Bayesian Models – Exploring Latent Variables, Overparameterization, and MCMC Convergence

bayesianconvergencelatent-variablemarkov-chain-montecarlomultilevel-analysis

Sometimes I have a large number of latent variables in a Bayesian hierarchical model to which, but I am only interested in estimating projected transformations of those latent variables (for example, I will parameterize a binomial parameter as an inverse logit of a set of possibly-non-identifiable covariates, even though the result I'm interested in is the binomial parameter estimate).

The projected transformations will often converge very quickly (based on convergence diagnostics such as the Gelman/Rubin or by eyeballing the posterior samples) even if the latent variables have not yet converged.

Intuitively this makes sense, the model may be an overparameterization where the latent parameters are not identifiable – the derived quantities are constrained to be in a constrained a narrow high-likelihood region of the transformed variables' parameter space which maps to a much larger largely flat likelihood (but bounded) region of the latent variable parameter space.

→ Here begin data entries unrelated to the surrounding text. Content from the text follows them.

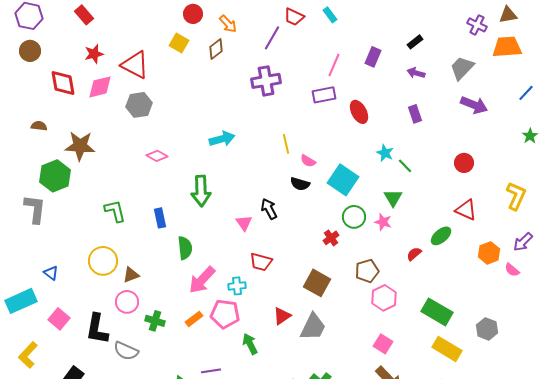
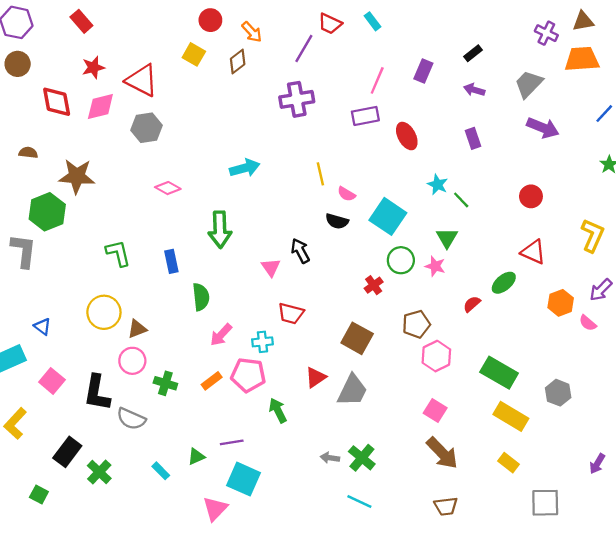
pink arrow: (202, 280) -> (221, 335), size x0.7

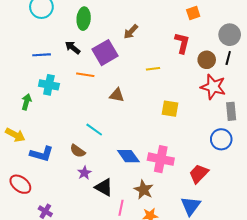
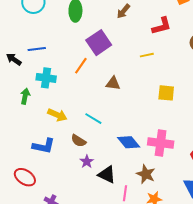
brown arrow: (131, 32) -> (123, 11), moved
red L-shape: (182, 43) -> (162, 26), moved, turned 65
black arrow: (73, 48) -> (14, 59), moved
orange line: (85, 75) -> (81, 66), turned -60
yellow arrow: (15, 135) -> (57, 115), moved

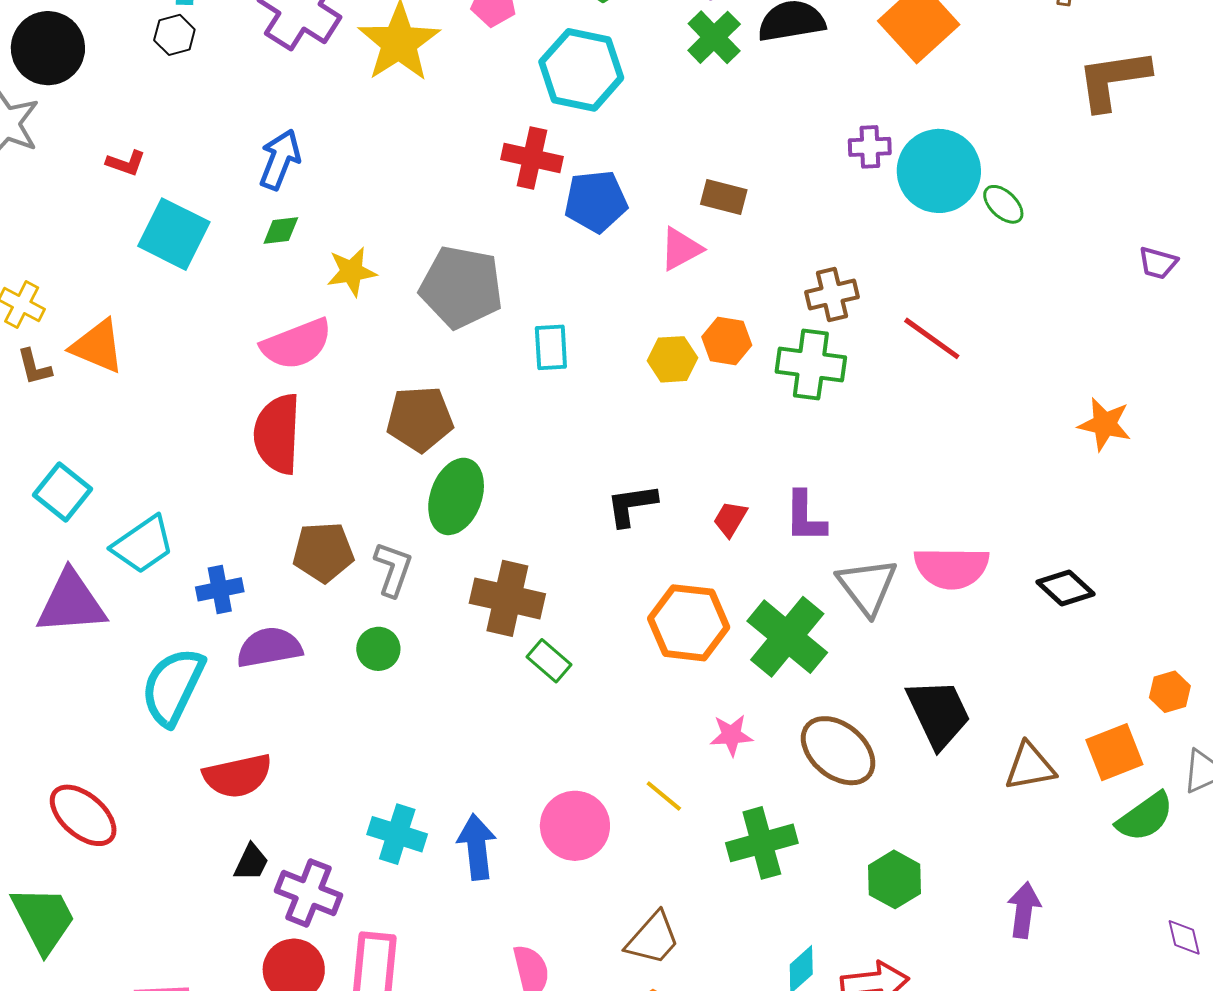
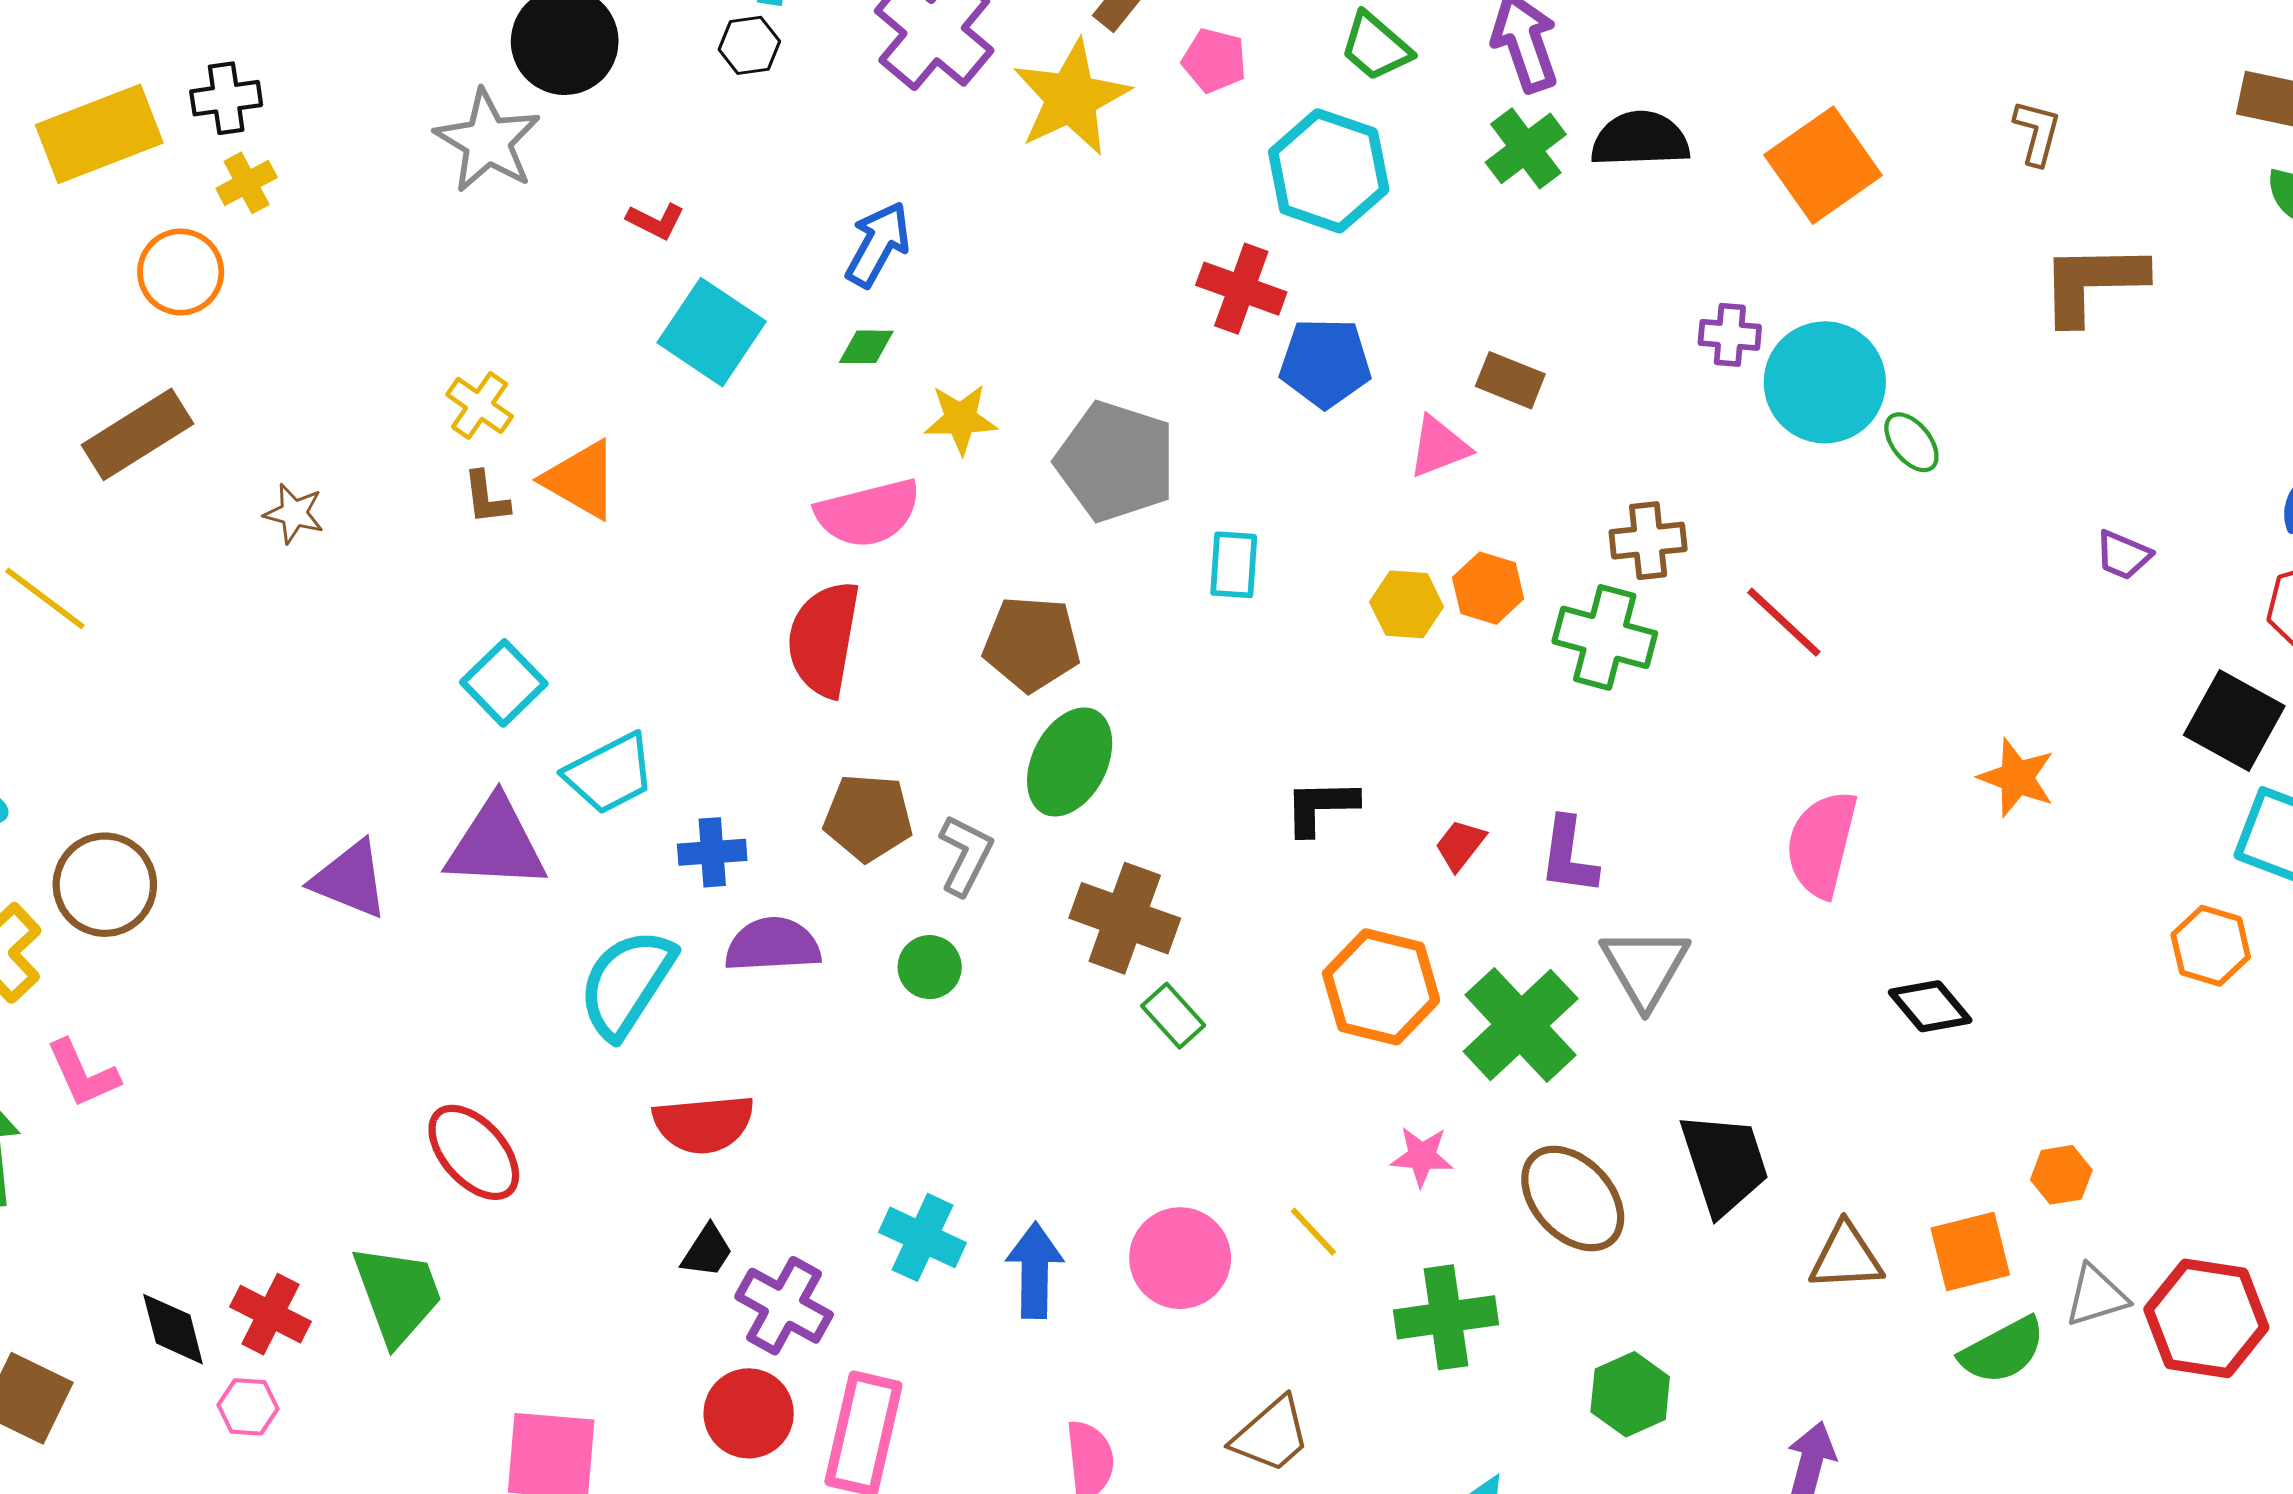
pink semicircle: (951, 568) -> (1822, 844), moved, turned 96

So is the intuition correct that I shouldn't be concerned that the overparameterized latent variables are not identifiable and aren't fully converged when I take my posterior samples? Are there some good references which discuss the use of non-identified latent variables in this way? I've heard some discussion on overparameterizing to speed up mcmc convergence, but I'm not entirely clear on how to think about this, as the approaches and attitudes towards overparameterization and non-identifiability in bayesian methods seems to be a bit different than in other areas of modeling.

Best Answer

So is the intuition correct that I shouldn't be concerned that the overparameterized latent variables are not identifiable and aren't fully converged when I take my posterior samples?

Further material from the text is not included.